Bir "Son Dakika!" ülkesiyiz. İletişim imkanları acziyetimizle alay etmekte sanki. Sadece gücümüzün sınırlarına erişebilseydik iyiydi ya. Haberleri seyrederken, uzak yakın erişemeyeceğimiz her olay mahalline koşan hayali mahşeriz. Oradan geçerken heyecan içinde bir sokak hadisesine hiç bir şey yapamadan takılan birilerinin binlercesiyiz... Tam davranacağız. Elimiz kolumuz mesafelere bağlı. Dolu. Kaşık, bardak, klavye. Her ne işle meşgulsek kamusu, meydanıyla topyekun dünyayı evimizin ortasına dökülmüş buluyoruz. Pek çok gerekli, iyi, ilginç, şeylerin yanı sıra uzak ülkeler, yabancı insanlar, farklı hayatlar, bin bir çeşit keder, hikaye, gerçek bir hayatın karesinden, savaş suçundan veya barışın göbeğindeki sorumsuzluklardan, ihmaller, toplu ölümler var...Cenazeler akını. Törenlerde annesiz, babasız, kardeşsiz kaldığını henüz anlayamamış, aniden kadere dalmış ta vurgun yemiş yüzler... Sanki cehennem, ateşini giyinmiş te ülke ülke, sokak sokak dünyaya yaklaşıyor.

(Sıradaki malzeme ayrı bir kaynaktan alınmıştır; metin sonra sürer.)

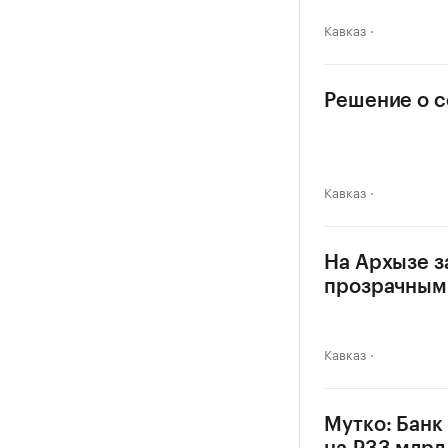
Кавказ
Решение о с
Кавказ
На Архызе з
прозрачным
Кавказ
Мутко: Бан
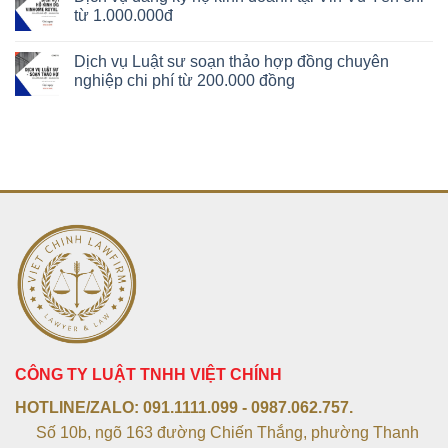
từ 1.000.000đ
Dịch vụ Luật sư soạn thảo hợp đồng chuyên
nghiệp chi phí từ 200.000 đồng
CÔNG TY LUẬT TNHH VIỆT CHÍNH
HOTLINE/ZALO:
091.1111.099 - 0987.062.757.
Số 10b, ngõ 163 đường Chiến Thắng, phường Thanh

Bizzat suçlu olduğumuz ölümler var!

Tam bir parça sakinleştik dediğimiz anda bir "Son dakika!" Ve ardından halkının başına toplanmış devlet erkanı.
Lütfen! Bütün kurumlarınızla sorunun başında yer almayınız! Sorun ortaya çıkmazdan evvel, hayatın, olayların kendilerine has ve devlete düşen tedbir kısmında orada mıydınız?", siz asıl ondan haber verin! Ki zaten vakitlice, yasama-yürütme-yargı yaptırımıyla orada olsaydınız şimdi burada, gözleriniz yere çakılmış olarak bulunmazdınız. Devletin gözleri böyle yere inmez ve halkı ile göz göze gelemeyen bir devlet durumuna düşmezdi. Gerçi ekran; hayatın bir parça soğutulmuş halinden mamul bir koridor, bir berzah çekiyor aramıza. Fakat esas olay mahallinde, ateşin düştüğü yerin yüz ve gözlerine nasıl bakabildiğinizi merak ediyoruz.

Bunları devlete karşı böyle söylemesi kolay. Hem suçlu hem güçlü olması. Kapıları çarpıp ergence çıkıp gitmesi meselenin içinden... Fakat ya millet olarak biz? Bize kim ne desin?

Milletin birer ferdi olarak çoğu konuda yeterince sorumlu ve bilinçli bir tutum sergilemediğimizi ve bu nedenle devletin gözlerine baka bilecek durumda olmadığımızı düşünüyorum. En basitinden evlerimizde, şahsi alanlarımızda sağlığımız açısından tedbir odaklı yaşadığımız söylenebilir mi? Kamusal alanlar için sorgulama bilincimizin yerini sorumsuzluktan ileri gelen güvenimiz alıyor. Kendimizden, bilinçsizliğimizden ve sorumsuzluğumuzdan güvende değiliz.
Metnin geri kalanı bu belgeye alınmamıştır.